Some troubled regions are trying more innovative approaches. The mayor of a rural village walked about 200km to Tokyo's glitzy Ginza district last year in a sales pitch aimed at selling local housing plots to rich city folk. "We should change the village on our own instead of expecting help from the government," explained a tired Hideo Kobayashi afterwards. Others are merging: Takayama in rural Gifu prefecture recently became Japan's largest city in terms of area following the consolidation of 10 local regions.
The city office plans to slash its work force by a third and farm off water supply and other utilities to the private sector.
As the first city to fail, however, everyone is watching Yubari to see if it can make the mother of all comebacks. One welcome sign is a small rise in what some call "sympathy tourism" to the local ski resorts by visitors who have learned about its problems on TV. And then there is the Yubari Melon, a revered - and expensive - fruit that has helped put the city on the map again.

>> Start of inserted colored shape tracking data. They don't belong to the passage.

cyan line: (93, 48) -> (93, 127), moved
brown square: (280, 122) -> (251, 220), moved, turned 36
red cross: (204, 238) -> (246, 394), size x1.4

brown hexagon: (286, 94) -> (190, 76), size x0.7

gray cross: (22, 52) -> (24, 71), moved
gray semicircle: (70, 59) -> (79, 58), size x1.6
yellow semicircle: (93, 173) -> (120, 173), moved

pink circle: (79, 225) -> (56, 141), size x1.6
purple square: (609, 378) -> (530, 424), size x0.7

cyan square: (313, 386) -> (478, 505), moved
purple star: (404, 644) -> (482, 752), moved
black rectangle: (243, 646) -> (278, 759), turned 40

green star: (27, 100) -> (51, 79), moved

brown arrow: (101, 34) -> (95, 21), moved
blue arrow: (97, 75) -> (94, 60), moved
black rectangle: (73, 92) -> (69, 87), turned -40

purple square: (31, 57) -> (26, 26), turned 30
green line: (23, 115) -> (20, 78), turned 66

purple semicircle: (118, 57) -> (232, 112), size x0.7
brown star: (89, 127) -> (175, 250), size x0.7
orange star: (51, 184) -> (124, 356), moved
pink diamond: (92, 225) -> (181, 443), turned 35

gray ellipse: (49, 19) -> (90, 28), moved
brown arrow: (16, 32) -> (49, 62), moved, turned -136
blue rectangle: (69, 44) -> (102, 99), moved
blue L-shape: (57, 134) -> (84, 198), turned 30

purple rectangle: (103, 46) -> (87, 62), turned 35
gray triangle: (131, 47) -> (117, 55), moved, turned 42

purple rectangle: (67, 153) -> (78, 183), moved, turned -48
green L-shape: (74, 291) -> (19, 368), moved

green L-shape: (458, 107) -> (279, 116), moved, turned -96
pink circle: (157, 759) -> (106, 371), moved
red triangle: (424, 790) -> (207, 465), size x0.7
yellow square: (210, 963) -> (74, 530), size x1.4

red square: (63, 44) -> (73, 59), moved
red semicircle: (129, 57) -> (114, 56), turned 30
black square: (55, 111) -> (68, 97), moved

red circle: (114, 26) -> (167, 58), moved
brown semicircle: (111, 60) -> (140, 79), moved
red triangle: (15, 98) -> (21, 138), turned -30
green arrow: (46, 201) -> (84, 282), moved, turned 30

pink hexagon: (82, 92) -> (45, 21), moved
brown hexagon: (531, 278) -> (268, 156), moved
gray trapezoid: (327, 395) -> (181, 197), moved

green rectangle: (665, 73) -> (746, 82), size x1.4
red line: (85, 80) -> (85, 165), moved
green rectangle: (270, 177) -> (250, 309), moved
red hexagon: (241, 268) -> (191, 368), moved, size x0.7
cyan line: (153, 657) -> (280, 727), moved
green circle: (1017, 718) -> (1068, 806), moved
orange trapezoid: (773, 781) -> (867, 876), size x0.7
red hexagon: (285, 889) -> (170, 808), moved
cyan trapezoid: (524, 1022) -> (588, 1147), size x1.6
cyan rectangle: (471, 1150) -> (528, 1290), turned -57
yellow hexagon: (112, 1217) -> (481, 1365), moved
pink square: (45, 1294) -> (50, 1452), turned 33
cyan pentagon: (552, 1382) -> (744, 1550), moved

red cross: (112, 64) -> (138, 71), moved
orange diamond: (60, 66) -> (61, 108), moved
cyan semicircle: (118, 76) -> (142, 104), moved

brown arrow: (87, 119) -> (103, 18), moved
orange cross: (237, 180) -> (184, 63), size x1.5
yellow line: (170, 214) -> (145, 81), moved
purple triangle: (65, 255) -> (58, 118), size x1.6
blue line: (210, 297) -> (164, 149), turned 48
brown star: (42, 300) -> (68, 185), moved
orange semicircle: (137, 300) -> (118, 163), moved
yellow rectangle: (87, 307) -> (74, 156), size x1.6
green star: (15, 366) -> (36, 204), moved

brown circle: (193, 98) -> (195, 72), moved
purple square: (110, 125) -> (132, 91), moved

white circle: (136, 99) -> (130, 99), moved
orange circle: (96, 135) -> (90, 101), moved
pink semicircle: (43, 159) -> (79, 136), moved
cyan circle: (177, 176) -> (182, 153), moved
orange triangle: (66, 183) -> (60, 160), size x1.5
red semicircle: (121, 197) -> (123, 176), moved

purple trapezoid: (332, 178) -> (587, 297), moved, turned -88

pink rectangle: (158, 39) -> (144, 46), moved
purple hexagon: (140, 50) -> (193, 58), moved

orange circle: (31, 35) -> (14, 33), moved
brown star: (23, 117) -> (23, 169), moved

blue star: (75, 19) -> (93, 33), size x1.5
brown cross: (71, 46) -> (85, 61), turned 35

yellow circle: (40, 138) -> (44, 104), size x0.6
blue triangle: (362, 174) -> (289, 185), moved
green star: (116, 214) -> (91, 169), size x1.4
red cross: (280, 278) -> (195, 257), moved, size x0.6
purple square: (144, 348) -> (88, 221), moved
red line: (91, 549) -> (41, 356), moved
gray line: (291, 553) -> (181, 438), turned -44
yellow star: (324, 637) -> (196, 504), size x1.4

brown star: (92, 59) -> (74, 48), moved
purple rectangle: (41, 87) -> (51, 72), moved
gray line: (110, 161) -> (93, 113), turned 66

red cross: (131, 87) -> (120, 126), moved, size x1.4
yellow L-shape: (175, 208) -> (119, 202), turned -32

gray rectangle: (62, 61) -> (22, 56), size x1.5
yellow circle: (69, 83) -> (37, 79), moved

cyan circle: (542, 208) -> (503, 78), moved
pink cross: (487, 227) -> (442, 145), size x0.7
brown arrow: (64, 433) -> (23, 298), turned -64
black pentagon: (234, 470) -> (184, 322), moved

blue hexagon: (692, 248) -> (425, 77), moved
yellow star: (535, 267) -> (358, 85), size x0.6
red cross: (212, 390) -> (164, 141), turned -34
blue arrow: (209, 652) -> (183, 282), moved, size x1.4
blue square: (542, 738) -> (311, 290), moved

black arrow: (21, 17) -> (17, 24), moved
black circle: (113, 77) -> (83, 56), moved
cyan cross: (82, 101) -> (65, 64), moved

Despite selling for €70 to €140 a pop, the melon is hugely popular and now accounts for the bulk of Yubari's agricultural income. "This is our main industry now that the mines have closed," said Katsuhide Totsuka, manager of the local Agricultural Co-operative Association.
The oddly named annual Yubari International Fantastic Film Festival, also made a comeback this year after falling victim in 2006/7 to the city's financial collapse. One of the festival's former patrons, director Quentin Tarantino, paid oblique tribute to the city and its difficulties by naming a chain-wielding psychopath in Kill Bill, Gogo Yubari.
Can melons and movies save this picturesque city from dying?
Roschina doubts it and urges officials here and across Japan to start thinking outside the box. One of her more innovative suggestions was to sell Yubari "bankruptcy seminars".
"I suggested that since you've gone bust, why not make money from it: teach other towns how not to go bankrupt," she says, adding: "I got no response."